DATA TO PROCESS: Begin

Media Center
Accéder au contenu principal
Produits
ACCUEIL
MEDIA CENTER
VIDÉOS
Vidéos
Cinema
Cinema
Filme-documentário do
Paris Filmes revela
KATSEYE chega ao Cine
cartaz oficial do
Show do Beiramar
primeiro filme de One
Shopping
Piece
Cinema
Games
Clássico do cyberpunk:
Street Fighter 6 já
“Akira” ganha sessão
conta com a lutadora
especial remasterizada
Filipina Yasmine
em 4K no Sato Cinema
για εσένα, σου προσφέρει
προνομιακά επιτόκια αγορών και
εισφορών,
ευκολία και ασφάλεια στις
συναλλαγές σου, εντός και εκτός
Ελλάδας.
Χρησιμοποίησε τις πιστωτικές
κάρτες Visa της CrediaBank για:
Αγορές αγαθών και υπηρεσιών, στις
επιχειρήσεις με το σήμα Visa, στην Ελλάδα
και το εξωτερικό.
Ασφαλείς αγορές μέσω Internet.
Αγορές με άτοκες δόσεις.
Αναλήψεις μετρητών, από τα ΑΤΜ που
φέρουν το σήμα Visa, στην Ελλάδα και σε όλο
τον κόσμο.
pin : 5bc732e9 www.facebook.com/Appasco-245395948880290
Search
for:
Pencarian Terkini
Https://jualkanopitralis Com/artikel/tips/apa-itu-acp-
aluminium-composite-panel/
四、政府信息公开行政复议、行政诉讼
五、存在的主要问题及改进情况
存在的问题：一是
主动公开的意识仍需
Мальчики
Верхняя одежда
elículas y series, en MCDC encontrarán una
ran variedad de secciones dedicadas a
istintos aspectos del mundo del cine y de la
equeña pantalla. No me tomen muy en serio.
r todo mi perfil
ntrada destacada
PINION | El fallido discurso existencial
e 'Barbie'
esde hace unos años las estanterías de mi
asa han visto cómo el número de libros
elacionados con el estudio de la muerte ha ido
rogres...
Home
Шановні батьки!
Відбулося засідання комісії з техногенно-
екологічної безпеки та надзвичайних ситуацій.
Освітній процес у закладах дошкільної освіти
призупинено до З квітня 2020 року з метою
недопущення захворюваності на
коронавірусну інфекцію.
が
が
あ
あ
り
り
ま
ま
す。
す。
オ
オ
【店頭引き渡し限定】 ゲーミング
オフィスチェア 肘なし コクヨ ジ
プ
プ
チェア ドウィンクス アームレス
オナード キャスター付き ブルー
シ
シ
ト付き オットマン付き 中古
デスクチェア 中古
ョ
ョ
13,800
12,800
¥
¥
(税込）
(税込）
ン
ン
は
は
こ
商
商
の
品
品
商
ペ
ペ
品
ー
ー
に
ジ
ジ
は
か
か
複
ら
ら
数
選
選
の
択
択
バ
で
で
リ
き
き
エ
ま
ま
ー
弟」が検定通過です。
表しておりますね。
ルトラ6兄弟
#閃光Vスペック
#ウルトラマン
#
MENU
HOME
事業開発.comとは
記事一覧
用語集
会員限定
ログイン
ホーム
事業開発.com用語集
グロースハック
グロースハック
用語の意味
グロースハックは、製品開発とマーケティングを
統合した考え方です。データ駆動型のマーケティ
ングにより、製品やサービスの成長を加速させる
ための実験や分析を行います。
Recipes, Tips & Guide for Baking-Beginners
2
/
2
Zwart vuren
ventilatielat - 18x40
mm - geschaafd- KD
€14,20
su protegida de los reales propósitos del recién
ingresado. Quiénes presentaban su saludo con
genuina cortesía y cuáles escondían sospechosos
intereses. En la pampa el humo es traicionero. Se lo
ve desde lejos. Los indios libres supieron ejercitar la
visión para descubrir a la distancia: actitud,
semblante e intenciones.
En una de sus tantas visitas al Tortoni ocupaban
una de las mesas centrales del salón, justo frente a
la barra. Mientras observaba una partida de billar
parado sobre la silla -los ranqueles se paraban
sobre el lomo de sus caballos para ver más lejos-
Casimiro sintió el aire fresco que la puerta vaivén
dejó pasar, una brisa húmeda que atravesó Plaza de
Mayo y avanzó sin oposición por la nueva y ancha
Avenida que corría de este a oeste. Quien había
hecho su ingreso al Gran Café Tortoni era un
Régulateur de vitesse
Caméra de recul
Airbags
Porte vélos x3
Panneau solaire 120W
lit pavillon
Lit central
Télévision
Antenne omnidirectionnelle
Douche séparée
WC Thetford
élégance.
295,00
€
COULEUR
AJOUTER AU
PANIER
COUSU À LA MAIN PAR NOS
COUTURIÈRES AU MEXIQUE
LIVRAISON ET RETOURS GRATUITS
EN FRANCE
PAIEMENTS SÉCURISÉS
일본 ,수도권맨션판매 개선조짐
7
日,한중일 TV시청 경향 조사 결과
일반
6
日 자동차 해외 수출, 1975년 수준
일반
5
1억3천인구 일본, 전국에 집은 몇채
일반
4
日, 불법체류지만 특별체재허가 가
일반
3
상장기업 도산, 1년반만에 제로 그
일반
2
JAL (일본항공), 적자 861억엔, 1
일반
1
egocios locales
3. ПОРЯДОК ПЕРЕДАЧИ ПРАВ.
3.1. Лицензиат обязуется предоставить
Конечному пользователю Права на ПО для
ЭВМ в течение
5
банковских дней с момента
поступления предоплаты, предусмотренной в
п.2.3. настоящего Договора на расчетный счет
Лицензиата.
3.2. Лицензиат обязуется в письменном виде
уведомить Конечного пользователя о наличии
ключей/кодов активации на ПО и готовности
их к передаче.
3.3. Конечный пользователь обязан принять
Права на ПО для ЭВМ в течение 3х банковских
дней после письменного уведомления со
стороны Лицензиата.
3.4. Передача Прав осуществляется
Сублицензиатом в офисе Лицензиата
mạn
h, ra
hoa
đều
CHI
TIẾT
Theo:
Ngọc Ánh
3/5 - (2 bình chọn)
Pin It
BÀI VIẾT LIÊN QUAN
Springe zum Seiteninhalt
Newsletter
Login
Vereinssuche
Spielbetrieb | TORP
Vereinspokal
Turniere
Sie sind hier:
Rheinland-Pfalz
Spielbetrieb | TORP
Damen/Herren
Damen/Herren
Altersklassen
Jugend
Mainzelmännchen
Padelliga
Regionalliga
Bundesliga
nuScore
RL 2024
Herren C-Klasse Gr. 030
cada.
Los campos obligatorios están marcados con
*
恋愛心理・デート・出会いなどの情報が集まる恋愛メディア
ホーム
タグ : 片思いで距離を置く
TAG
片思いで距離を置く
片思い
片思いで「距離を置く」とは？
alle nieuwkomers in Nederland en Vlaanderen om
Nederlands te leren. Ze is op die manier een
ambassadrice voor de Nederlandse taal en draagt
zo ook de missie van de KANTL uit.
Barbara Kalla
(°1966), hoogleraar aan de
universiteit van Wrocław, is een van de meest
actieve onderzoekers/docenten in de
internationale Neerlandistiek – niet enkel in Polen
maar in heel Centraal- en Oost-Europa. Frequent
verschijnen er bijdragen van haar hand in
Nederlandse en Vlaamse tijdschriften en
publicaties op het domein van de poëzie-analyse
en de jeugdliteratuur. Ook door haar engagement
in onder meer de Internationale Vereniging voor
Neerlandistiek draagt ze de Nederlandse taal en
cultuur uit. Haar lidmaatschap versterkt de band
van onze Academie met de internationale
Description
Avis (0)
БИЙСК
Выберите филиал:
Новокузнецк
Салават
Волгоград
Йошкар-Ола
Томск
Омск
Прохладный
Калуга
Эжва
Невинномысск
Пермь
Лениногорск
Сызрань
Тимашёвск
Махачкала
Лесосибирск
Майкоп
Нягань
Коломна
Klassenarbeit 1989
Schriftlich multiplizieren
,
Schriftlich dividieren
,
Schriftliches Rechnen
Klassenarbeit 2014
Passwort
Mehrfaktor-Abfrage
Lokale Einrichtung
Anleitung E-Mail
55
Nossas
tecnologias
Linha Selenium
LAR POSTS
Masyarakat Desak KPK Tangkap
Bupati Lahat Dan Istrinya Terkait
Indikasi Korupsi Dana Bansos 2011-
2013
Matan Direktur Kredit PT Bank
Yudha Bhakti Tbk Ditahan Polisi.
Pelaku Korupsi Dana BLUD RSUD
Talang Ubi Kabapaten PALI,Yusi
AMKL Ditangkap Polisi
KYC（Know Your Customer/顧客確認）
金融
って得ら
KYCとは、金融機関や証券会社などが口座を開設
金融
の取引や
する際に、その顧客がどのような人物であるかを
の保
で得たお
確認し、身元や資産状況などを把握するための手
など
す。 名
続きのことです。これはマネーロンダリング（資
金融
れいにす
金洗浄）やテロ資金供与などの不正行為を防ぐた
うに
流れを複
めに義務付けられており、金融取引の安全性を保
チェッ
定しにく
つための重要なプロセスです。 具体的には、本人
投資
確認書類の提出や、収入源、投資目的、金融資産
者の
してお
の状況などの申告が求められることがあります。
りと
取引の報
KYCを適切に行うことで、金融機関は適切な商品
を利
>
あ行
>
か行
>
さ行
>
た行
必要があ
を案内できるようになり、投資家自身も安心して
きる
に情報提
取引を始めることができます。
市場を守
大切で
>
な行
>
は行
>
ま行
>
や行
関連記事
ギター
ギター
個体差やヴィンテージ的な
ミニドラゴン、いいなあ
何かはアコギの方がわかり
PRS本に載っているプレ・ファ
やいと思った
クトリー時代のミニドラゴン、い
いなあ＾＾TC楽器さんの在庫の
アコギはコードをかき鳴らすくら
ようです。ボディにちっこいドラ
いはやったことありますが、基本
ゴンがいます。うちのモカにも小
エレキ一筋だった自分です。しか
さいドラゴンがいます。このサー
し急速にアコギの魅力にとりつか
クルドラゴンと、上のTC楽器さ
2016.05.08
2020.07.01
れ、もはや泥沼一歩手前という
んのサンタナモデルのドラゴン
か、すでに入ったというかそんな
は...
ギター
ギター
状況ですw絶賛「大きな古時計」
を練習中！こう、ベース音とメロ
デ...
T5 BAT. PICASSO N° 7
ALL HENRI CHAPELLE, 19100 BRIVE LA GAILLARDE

DATA TO PROCESS: End

> _WHAT YOU WILL DO_:
The answer consists of every line above in which the word "Nederlandse" occurs.

> _SOLUTION TO THE PROBLEM_:
ambassadrice voor de Nederlandse taal en draagt
Nederlandse en Vlaamse tijdschriften en
Neerlandistiek draagt ze de Nederlandse taal en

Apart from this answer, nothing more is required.